I thought about calling and asking you to recount a few more stories to me, but it was only after I rang you number several futile times that I remembered that it had been three months since the last time I heard your petrified voice, and that it was the last time I ever did. The entire world suddenly felt violently oppressive and strangling in an abyssal decline towards hysterical grief – there is no such thing as being comfortably numb. Come back, I can save you from your sleep. I could’ve held you forever and then some.
I coughed you up like blood in an attempt to write you back to life, I was amateurish tearing my hair out in the dark, pleading for the right words to come to me and I supposed they would sporadically and spontaneously wholly out of my control, the crucible of catharsis as of yet vainly unachievable.
How can language produce the wretchedness of ever conceiving of a world without you, such a place doesn’t exist, never can, not as long as my words can bring you back if only on paper.
Publicly distraught and embarrassed, I was glad to have returned home on foot to the 9th instead of taking the 8 to Concorde then the 12 to Saint Georges, a carelessly timed long way around. I sat up on my bed and watched the vicissitudes of life passing below my window as though I were extraneous and merely an observer peering through a partition of glass into an unreal world.

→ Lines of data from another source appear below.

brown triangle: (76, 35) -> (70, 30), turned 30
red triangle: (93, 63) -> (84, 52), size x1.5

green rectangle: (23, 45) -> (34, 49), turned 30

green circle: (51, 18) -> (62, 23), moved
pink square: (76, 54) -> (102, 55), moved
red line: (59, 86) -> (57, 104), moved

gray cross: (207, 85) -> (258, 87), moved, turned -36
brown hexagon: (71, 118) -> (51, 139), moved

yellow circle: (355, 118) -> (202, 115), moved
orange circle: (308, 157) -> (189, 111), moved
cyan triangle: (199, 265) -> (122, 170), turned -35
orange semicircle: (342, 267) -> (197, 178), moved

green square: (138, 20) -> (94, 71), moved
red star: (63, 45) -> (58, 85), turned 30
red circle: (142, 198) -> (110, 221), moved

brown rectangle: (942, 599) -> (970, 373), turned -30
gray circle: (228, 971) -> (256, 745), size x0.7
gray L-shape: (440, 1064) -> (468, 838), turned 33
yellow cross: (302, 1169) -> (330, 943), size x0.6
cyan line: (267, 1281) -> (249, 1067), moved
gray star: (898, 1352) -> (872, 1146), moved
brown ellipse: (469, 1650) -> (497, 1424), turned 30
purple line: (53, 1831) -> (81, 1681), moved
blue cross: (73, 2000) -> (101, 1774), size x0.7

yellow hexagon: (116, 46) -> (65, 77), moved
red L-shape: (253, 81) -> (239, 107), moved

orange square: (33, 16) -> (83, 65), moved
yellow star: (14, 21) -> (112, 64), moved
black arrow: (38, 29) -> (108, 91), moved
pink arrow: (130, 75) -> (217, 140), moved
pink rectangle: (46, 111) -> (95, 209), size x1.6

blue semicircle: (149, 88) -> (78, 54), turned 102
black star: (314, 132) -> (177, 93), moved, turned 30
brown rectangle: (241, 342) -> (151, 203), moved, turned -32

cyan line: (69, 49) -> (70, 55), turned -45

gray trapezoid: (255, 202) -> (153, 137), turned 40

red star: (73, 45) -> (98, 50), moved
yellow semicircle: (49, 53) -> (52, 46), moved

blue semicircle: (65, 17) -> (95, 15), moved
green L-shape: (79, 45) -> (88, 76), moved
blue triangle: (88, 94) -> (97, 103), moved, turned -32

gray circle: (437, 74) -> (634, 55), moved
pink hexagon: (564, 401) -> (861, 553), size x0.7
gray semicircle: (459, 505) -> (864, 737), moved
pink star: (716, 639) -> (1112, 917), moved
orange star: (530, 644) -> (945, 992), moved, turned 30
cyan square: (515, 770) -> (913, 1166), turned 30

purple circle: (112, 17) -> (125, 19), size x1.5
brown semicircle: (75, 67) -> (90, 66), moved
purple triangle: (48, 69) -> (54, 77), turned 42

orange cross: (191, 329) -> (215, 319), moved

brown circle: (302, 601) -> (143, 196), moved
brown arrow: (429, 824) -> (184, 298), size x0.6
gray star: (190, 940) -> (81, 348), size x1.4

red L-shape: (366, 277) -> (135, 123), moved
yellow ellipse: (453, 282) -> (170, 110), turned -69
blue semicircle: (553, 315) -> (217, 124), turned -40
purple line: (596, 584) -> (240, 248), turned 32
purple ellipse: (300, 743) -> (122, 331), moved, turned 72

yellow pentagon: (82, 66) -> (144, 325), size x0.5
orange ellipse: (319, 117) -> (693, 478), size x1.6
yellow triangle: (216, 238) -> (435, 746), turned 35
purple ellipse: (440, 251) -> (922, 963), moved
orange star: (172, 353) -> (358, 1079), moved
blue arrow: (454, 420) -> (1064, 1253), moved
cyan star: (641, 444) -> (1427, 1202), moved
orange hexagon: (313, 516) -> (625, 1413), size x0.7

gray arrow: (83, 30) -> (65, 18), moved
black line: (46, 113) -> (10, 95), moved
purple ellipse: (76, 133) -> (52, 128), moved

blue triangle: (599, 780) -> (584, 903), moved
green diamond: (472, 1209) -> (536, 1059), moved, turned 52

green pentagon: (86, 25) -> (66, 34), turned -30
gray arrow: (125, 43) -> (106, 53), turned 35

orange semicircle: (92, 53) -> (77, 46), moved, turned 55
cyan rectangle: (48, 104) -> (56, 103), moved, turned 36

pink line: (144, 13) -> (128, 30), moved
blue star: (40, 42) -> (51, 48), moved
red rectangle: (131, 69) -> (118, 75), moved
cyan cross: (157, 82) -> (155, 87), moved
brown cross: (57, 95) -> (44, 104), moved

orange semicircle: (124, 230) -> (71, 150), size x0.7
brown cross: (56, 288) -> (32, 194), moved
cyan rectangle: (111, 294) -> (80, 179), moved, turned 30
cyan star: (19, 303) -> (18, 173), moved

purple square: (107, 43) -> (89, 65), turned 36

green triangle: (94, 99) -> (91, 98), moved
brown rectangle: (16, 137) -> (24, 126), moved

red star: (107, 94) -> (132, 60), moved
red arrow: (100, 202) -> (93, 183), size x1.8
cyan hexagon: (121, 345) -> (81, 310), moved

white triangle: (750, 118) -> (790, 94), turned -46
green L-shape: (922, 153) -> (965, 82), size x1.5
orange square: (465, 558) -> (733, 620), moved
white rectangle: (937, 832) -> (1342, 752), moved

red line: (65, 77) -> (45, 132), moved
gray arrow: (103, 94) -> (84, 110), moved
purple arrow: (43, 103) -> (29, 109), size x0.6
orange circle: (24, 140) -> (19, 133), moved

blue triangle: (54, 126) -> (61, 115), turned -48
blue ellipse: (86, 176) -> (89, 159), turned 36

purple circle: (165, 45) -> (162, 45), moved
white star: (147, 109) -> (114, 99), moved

Maybe I needed to take some time sitting back with a shrink and talking it out, talking about how loss occurs, how it happens, and how we accommodate it and how death is always astonishing.
This is something my parents had asked me to do on numerous occasions but I also believed that if I didn’t mourn her properly with my entire soul and for the rest of my life then I was not demonstrating adequate penitence, then she won’t know how much I love her. I fell asleep and awoke the next day at noon flushed with blue2 and my guilt at having wasted so much time and having so little to show for it.